Dr. Freya Spicer-White, Head of Autism and Neurodiversity Practice, shares the organisation’s new Autism Strategy – ‘Ask, Accept, Develop’
An autistic young person can face many challenges during the typical school day. Among the most common of these are: learning unaligned with their skills and interests, overwhelming sensory environments, the navigation of social interactions and the potential for unpredictable changes to the school routine.
Autistic students can be high achievers in the subjects that they enjoy, however they may struggle to focus on those subjects that do not ignite their interest and passion, so accessing the curriculum can prove challenging. School can be a place where they often feel forced to engage in topics or activities that do not interest them, or in the worst case, upset them.
School corridors covered in posters and decorations, dining halls filled with overpowering food related smells and playgrounds teeming with loud and noisy peers, all contribute to an inhospitable sensory environment for many autistic young people.

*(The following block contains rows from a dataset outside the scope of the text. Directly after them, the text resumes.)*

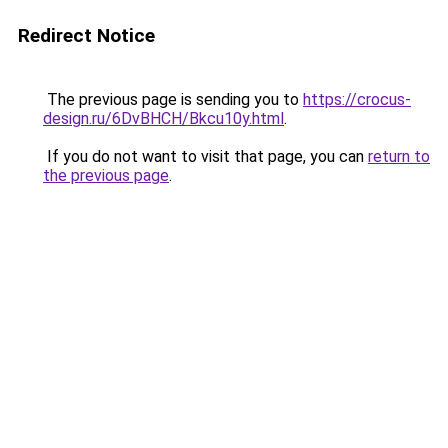
Redirect Notice
The previous page is sending you to
https://crocus-
design.ru/6DvBHCH/Bkcu10y.html
.
If you do not want to visit that page, you can
return to
the previous page
.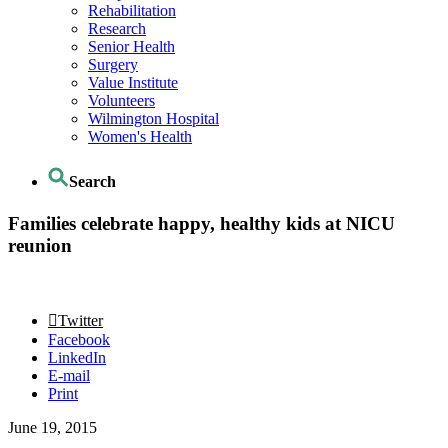
Rehabilitation
Research
Senior Health
Surgery
Value Institute
Volunteers
Wilmington Hospital
Women's Health
Search
Families celebrate happy, healthy kids at NICU
reunion
Twitter
Facebook
LinkedIn
E-mail
Print
June 19, 2015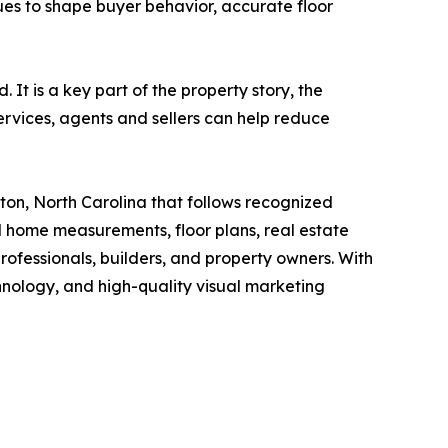
nues to shape buyer behavior, accurate floor
It is a key part of the property story, the
ervices, agents and sellers can help reduce
on, North Carolina that follows recognized
home measurements, floor plans, real estate
rofessionals, builders, and property owners. With
ology, and high-quality visual marketing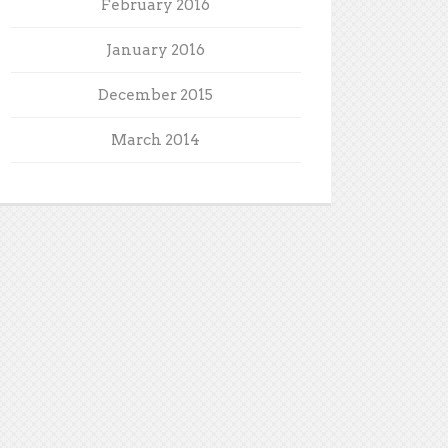
February 2016
January 2016
December 2015
March 2014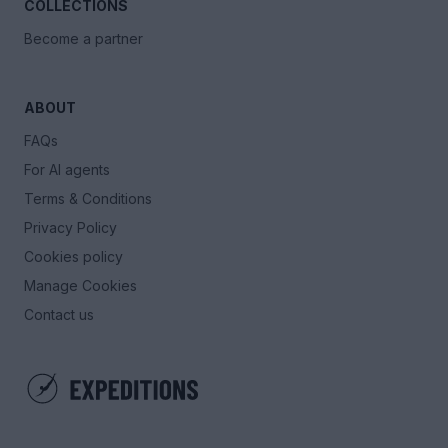
COLLECTIONS
Become a partner
ABOUT
FAQs
For AI agents
Terms & Conditions
Privacy Policy
Cookies policy
Manage Cookies
Contact us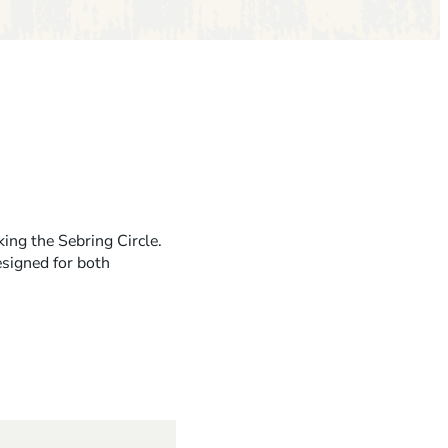
ing the Sebring Circle.
esigned for both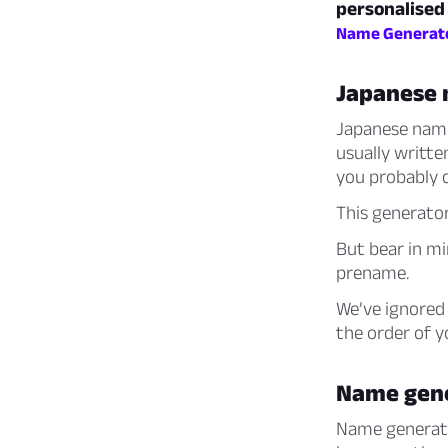
personalised
Name Generat
Japanese
Japanese name
usually writte
you probably c
This generato
But bear in mi
prename.
We’ve ignored 
the order of 
Name gen
Name generator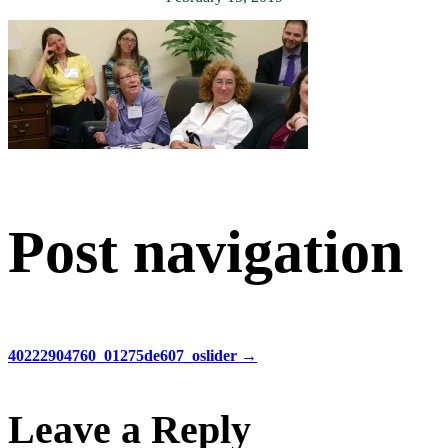
Post navigation
40222904760_01275de607_oslider
→
Leave a Reply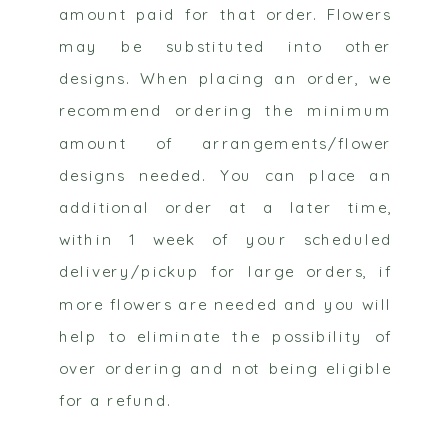
amount paid for that order. Flowers
may be substituted into other
designs. When placing an order, we
recommend ordering the minimum
amount of arrangements/flower
designs needed. You can place an
additional order at a later time,
within 1 week of your scheduled
delivery/pickup for large orders, if
more flowers are needed and you will
help to eliminate the possibility of
over ordering and not being eligible
for a refund.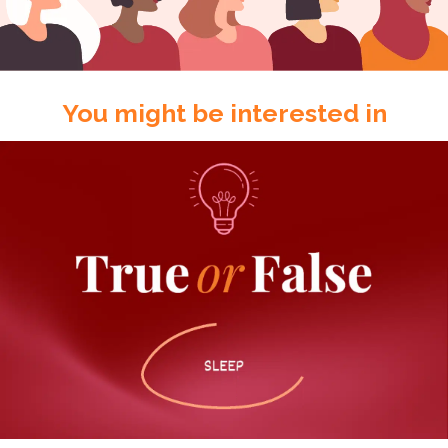
You might be interested in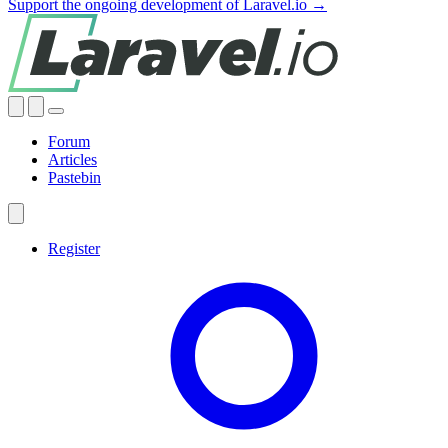
Support the ongoing development of Laravel.io →
Forum
Articles
Pastebin
Register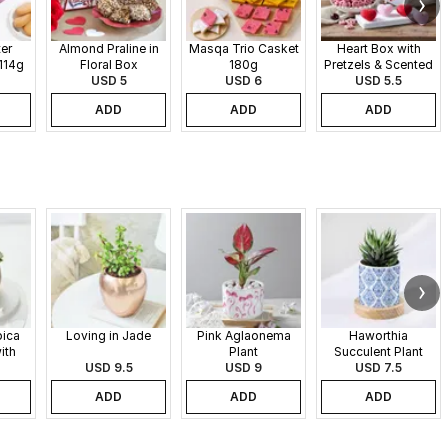
er
Almond Praline in
Masqa Trio Casket
Heart Box with
114g
Floral Box
180g
Pretzels & Scented
USD 5
USD 6
Candles
USD 5.5
ADD
ADD
ADD
pica
Loving in Jade
Pink Aglaonema
Haworthia
ith
Plant
Succulent Plant
 Pot
USD 9.5
USD 9
USD 7.5
ADD
ADD
ADD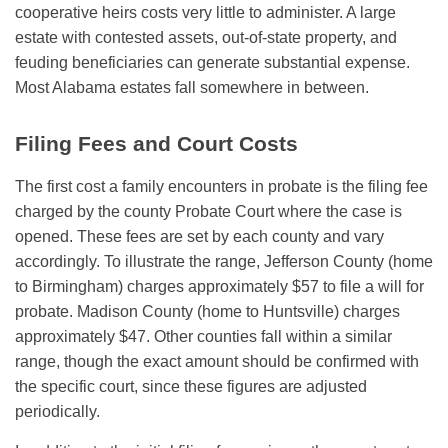
cooperative heirs costs very little to administer. A large
estate with contested assets, out-of-state property, and
feuding beneficiaries can generate substantial expense.
Most Alabama estates fall somewhere in between.
Filing Fees and Court Costs
The first cost a family encounters in probate is the filing fee
charged by the county Probate Court where the case is
opened. These fees are set by each county and vary
accordingly. To illustrate the range, Jefferson County (home
to Birmingham) charges approximately $57 to file a will for
probate. Madison County (home to Huntsville) charges
approximately $47. Other counties fall within a similar
range, though the exact amount should be confirmed with
the specific court, since these figures are adjusted
periodically.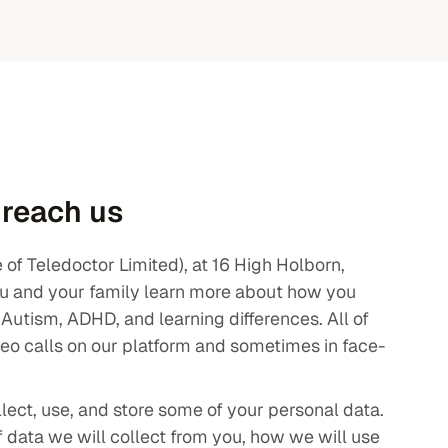
 reach us
f Teledoctor Limited), at 16 High Holborn,
u and your family learn more about how you
e Autism, ADHD, and learning differences. All of
deo calls on our platform and sometimes in face-
llect, use, and store some of your personal data.
f data we will collect from you, how we will use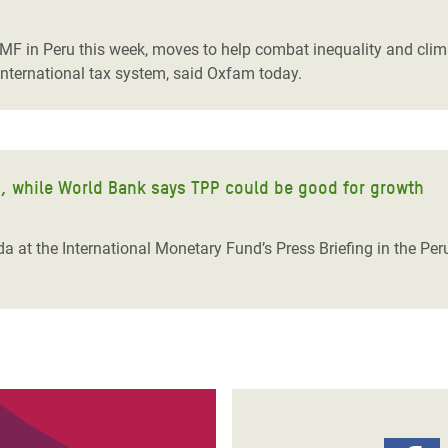
adesh Rohingya Refugee
IMF in Peru this week, moves to help combat inequality and cl
international tax system, said Oxfam today.
e and Food Crisis in
 West Africa
 in Syria
h, while World Bank says TPP could be good for growth
 in Yemen
ee Crisis in South Sudan
a at the International Monetary Fund’s Press Briefing in the Pe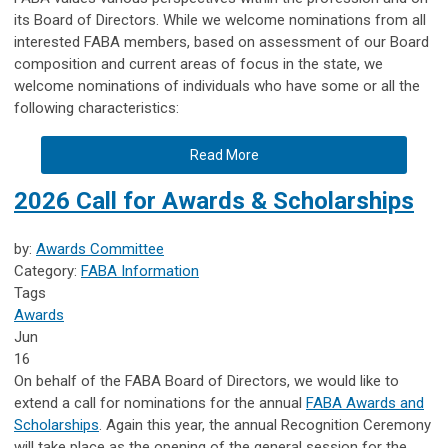
its Board of Directors. While we welcome nominations from all
interested FABA members, based on assessment of our Board
composition and current areas of focus in the state, we
welcome nominations of individuals who have some or all the
following characteristics:
Read More
2026 Call for Awards & Scholarships
by:
Awards Committee
Category:
FABA Information
Tags
Awards
Jun
16
On behalf of the FABA Board of Directors, we would like to
extend a call for nominations for the annual
FABA Awards and
Scholarships
. Again this year, the annual Recognition Ceremony
will take place as the opening of the general session for the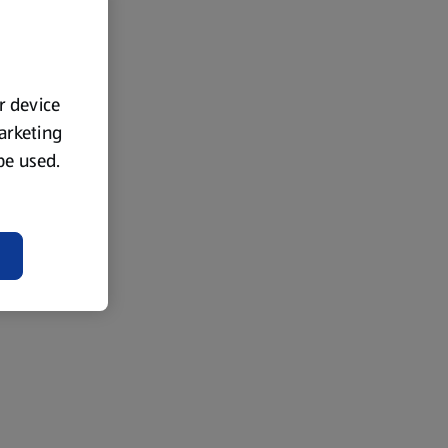
ur device
marketing
 be used.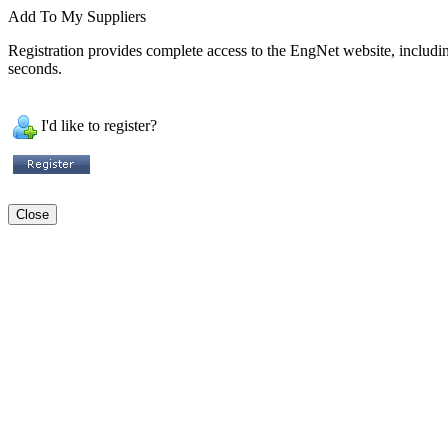
Add To My Suppliers
Registration provides complete access to the EngNet website, including 
seconds.
I'd like to register?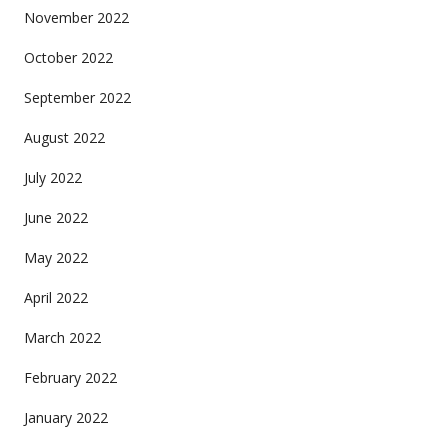
November 2022
October 2022
September 2022
August 2022
July 2022
June 2022
May 2022
April 2022
March 2022
February 2022
January 2022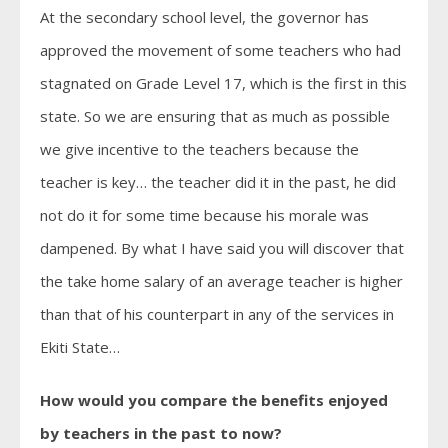
At the secondary school level, the governor has
approved the movement of some teachers who had
stagnated on Grade Level 17, which is the first in this
state. So we are ensuring that as much as possible
we give incentive to the teachers because the
teacher is key… the teacher did it in the past, he did
not do it for some time because his morale was
dampened. By what I have said you will discover that
the take home salary of an average teacher is higher
than that of his counterpart in any of the services in
Ekiti State…
How would you compare the benefits enjoyed
by teachers in the past to now?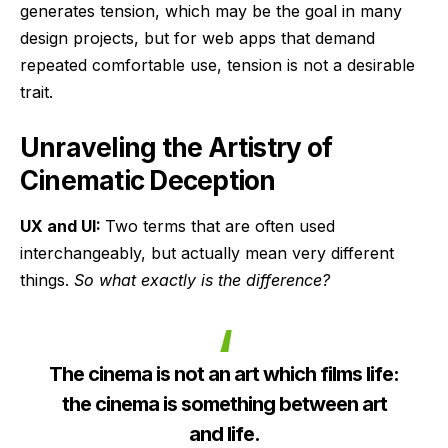
generates tension, which may be the goal in many
design projects, but for web apps that demand
repeated comfortable use, tension is not a desirable
trait.
Unraveling the Artistry of
Cinematic Deception
UX and UI:
Two terms that are often used
interchangeably, but actually mean very different
things.
So what exactly is the difference?
The cinema is not an art which films life:
the cinema is something between art
and life.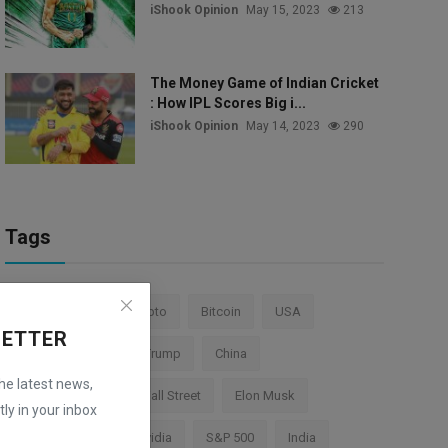
iShook Opinion
May 15, 2023
213
The Money Game of Indian Cricket
: How IPL Scores Big i...
iShook Opinion
May 14, 2023
290
Tags
Stock Market
Crypto
Bitcoin
USA
LETTER
Federal Reserve
Trump
China
the latest news,
Cryptocurrency
Wall Street
Elon Musk
ly in your inbox
TESLA
AI
Nvidia
S&P 500
India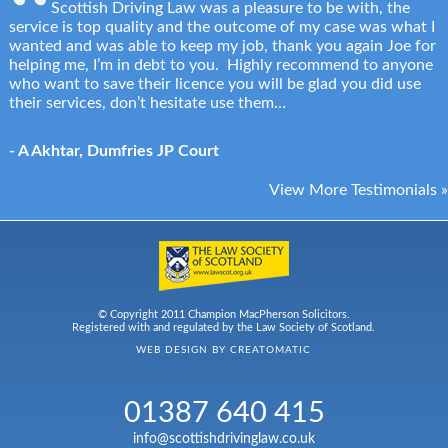
Scottish Driving Law was a pleasure to be with, the
service is top quality and the outcome of my case was what I
wanted and was able to keep my job, thank you again Joe for
helping me, I’m in debt to you. Highly recommend to anyone
who want to save their licence you will be glad you did use
their services, don’t hesitate use them…
- A Akhtar, Dumfries JP Court
View More Testimonials »
© Copyright 2011 Champion MacPherson Solicitors.
Registered with and regulated by the Law Society of Scotland.
WEB DESIGN BY
CREATOMATIC
01387 640 415
info@scottishdrivinglaw.co.uk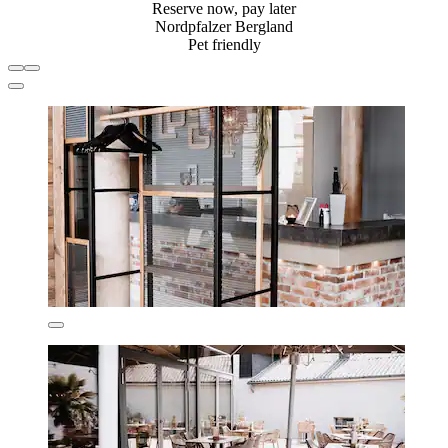
Reserve now, pay later
Nordpfalzer Bergland
Pet friendly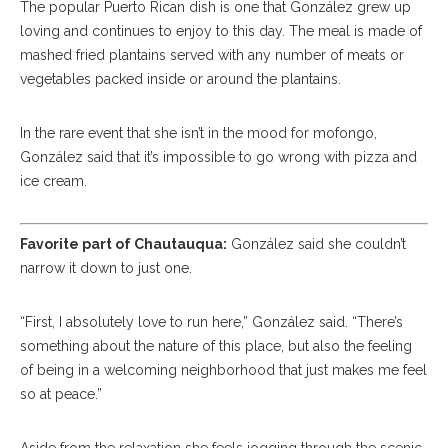
The popular Puerto Rican dish is one that González grew up
loving and continues to enjoy to this day. The meal is made of
mashed fried plantains served with any number of meats or
vegetables packed inside or around the plantains.
In the rare event that she isn’t in the mood for mofongo,
González said that it’s impossible to go wrong with pizza and
ice cream.
Favorite part of Chautauqua:
González said she couldn’t
narrow it down to just one.
“First, I absolutely love to run here,” González said. “There’s
something about the nature of this place, but also the feeling
of being in a welcoming neighborhood that just makes me feel
so at peace.”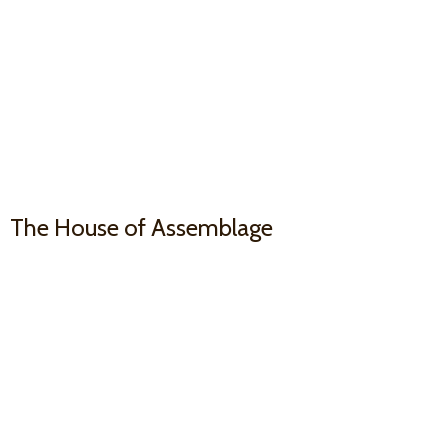
The House
of Assemblage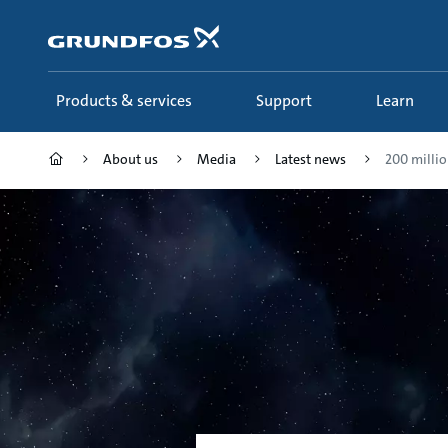
Skip
to
main
content
Products & services
Support
Learn
About us
Media
Latest news
200 million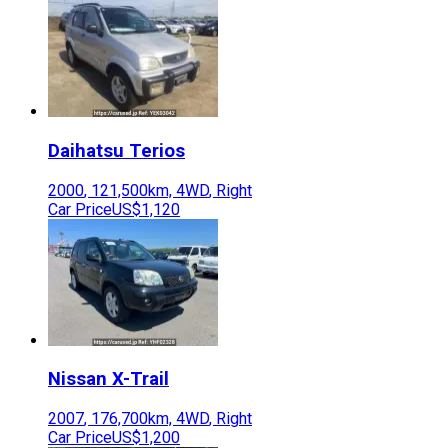
Daihatsu
Terios
2000
,
121,500
km,
4WD
,
Right
Car Price
US$1,120
Nissan
X-Trail
2007
,
176,700
km,
4WD
,
Right
Car Price
US$1,200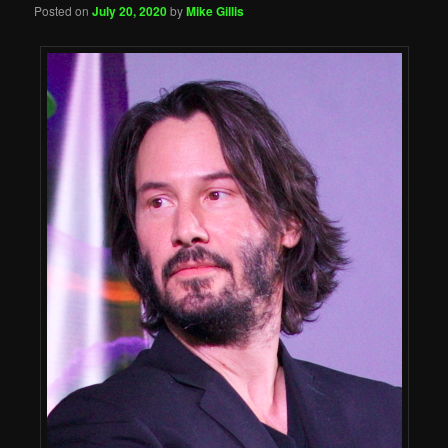
Posted on
July 20, 2020
by
Mike Gillis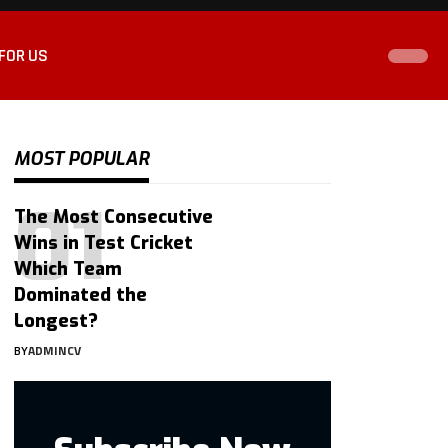
FOR US
MOST POPULAR
The Most Consecutive
Wins in Test Cricket
Which Team
Dominated the
Longest?
BY
ADMINCV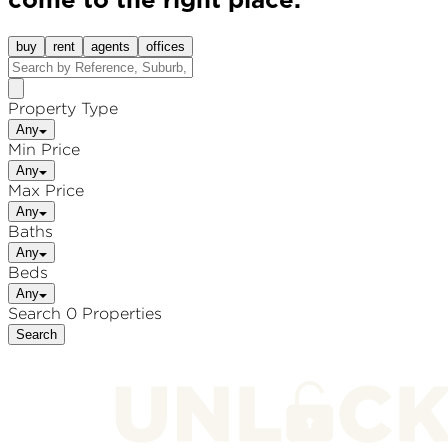
come to the right place.
buy
rent
agents
offices
Property Type
Any
Min Price
Any
Max Price
Any
Baths
Any
Beds
Any
Search 0 Properties
Search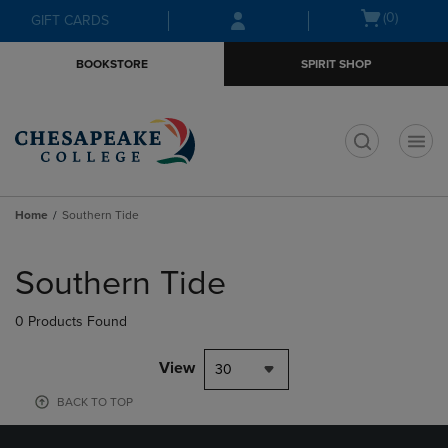
Skip
Skip
Open
(0)
GIFT CARDS
to
to
cart
main
main
menu
BOOKSTORE
SPIRIT SHOP
content
navigation
menu
t
Home
Southern Tide
Skip
to
Southern Tide
products
0 Products Found
View
30
BACK TO TOP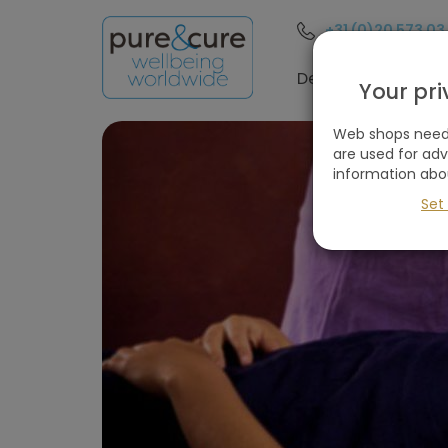
+31 (0)20 573 03
Destinations
Your pr
Web shops need 
are used for ad
information abo
Set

The social aspects of life can also make school a confusing and sometimes daunting place which impacts their wellbeing and self-esteem. Navigating new social groups and existing friendships can be tricky for autistic young people, and situations such as these can lead to frequent misunderstandings or student’s spending the day ‘camouflaging’ and masking their neurodiversity.
The unavoidable last minute changes to the timetable or a substitute teacher can also be distressing. The school day can be exhausting, frustrating and stressful and often makes learning feel impossible.